Should Vonage survive, it might be able to get its churn rates under three percent a month. But it would be a surprise if, even under the best of circumstances, it got churn below two percent a month.

That's a big "if," but history suggests lower churn is possible, if not easy. The reason is that, over time, customers learn the value of a new type of service or application, and gradually come to have a better understanding of why it is they actually need and use a service. There always is lots of churn at first.

The U.S. cable industry struggled precisely with churn at the same levels Vonage grapples with, in the late 1980s and 1990s. Today's churn levels are far below that, but not much below two percent a month. And there's a reason even for that level of churn.
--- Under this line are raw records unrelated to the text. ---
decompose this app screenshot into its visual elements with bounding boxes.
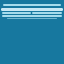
- button[interactable]: Title: [3, 4, 61, 6]
- button[interactable]: Secondary action: [2, 15, 62, 17]
- button[interactable]: Right chip: [32, 12, 62, 14]
- button[interactable]: Left chip: [2, 12, 31, 14]
- button[interactable]: Primary action: [1, 8, 63, 11]
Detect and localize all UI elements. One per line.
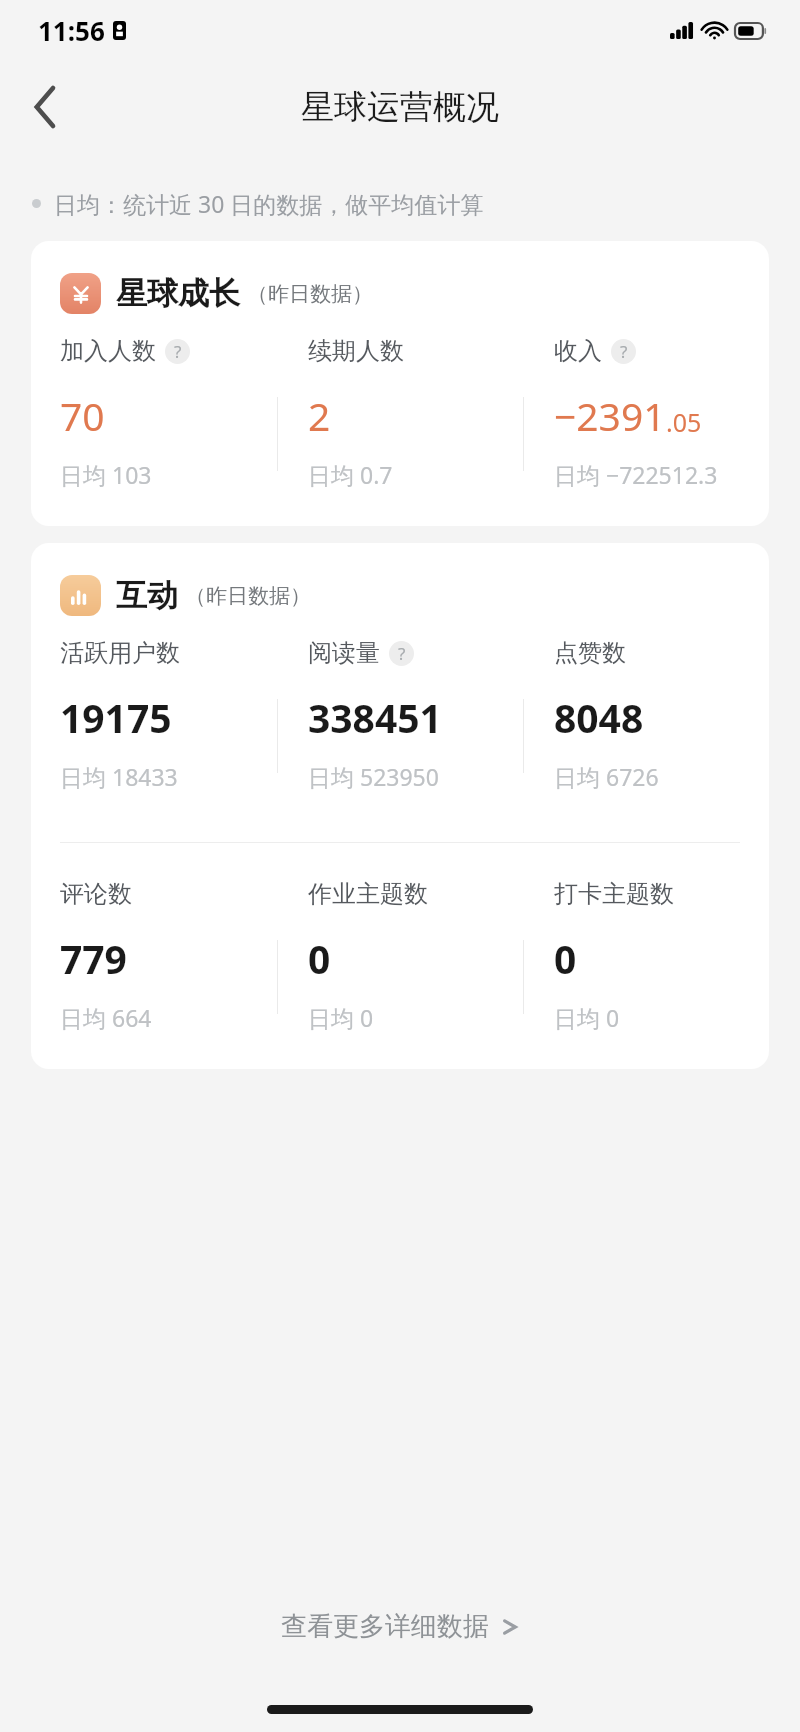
staticText: 作业主题数 <box>308 879 428 909</box>
staticText: .05 <box>666 405 702 439</box>
staticText: 779 <box>60 932 127 985</box>
staticText: −2391 <box>554 389 666 442</box>
button[interactable]: 查看更多详细数据 <box>263 1600 537 1653</box>
staticText: 日均 −722512.3 <box>554 459 718 490</box>
staticText: 日均 0 <box>554 1002 620 1033</box>
staticText: （昨日数据） <box>185 583 311 609</box>
staticText: ? <box>174 340 182 363</box>
staticText: 日均：统计近 30 日的数据，做平均值计算 <box>54 188 484 219</box>
staticText: 评论数 <box>60 879 132 909</box>
button[interactable]: 星球成长 <box>31 241 769 526</box>
staticText: 阅读量 <box>308 638 380 668</box>
staticText: 星球成长 <box>116 274 240 313</box>
button[interactable]: Help <box>389 641 414 666</box>
staticText: 11:56 <box>38 13 105 48</box>
staticText: 续期人数 <box>308 336 404 366</box>
staticText: 查看更多详细数据 <box>281 1610 489 1643</box>
staticText: 收入 <box>554 336 602 366</box>
staticText: ? <box>398 642 406 665</box>
button[interactable]: Help <box>611 339 636 364</box>
staticText: 打卡主题数 <box>554 879 674 909</box>
staticText: （昨日数据） <box>247 281 373 307</box>
button[interactable]: 互动 <box>31 543 769 1069</box>
staticText: 0 <box>554 932 577 985</box>
staticText: 19175 <box>60 691 172 744</box>
staticText: 8048 <box>554 691 644 744</box>
staticText: 日均 664 <box>60 1002 152 1033</box>
staticText: 互动 <box>116 576 178 615</box>
staticText: 日均 0 <box>308 1002 374 1033</box>
staticText: 星球运营概况 <box>301 86 499 128</box>
staticText: 0 <box>308 932 331 985</box>
staticText: ? <box>620 340 628 363</box>
button[interactable]: Help <box>165 339 190 364</box>
button[interactable]: Back <box>14 75 78 139</box>
staticText: 70 <box>60 389 105 442</box>
staticText: 活跃用户数 <box>60 638 180 668</box>
staticText: 日均 6726 <box>554 761 659 792</box>
staticText: 日均 103 <box>60 459 152 490</box>
staticText: 日均 18433 <box>60 761 178 792</box>
staticText: 2 <box>308 389 331 442</box>
staticText: 点赞数 <box>554 638 626 668</box>
staticText: 日均 523950 <box>308 761 439 792</box>
staticText: 日均 0.7 <box>308 459 393 490</box>
staticText: 加入人数 <box>60 336 156 366</box>
staticText: 338451 <box>308 691 442 744</box>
People move. That's called "uncontrollable" churn because there isn't a heck of a lot most providers (except those with a huge footprint) can do about people moving. Wireless providers used to have three percent a month churn as well. These days, most save Sprint Nextel are down just a hair under two percent a month.

They don't necessarily have the "customer is moving" problem so much with the advent of continental U.S. calling buckets that mean local calls cost the same as long distance. A new dwelling in a new area doesn't necessarily mean any change in calling rates and charges, so there is less "uncontrollable" churn.

Still, even the largest of the wireless carriers have just a bit under two percent a month churn. So far, in the consumer markets, that's about as good as it gets.

In the commercial markets, guess what the monthly churn rate is for many smaller independent service providers? Three percent.

That's not great, but the point is that it is hardly unusual, especially for new services, smaller providers and any service tethered to a location. The good news for Vonage is that, like a mobile provider, its service is not tied to a physical location. Over time, and should it survive, it can expect, with diligence and the passage of time, to get its churn down to about two percent a month.

The issue is simply to stay in business long enough for the learning effects to kick in.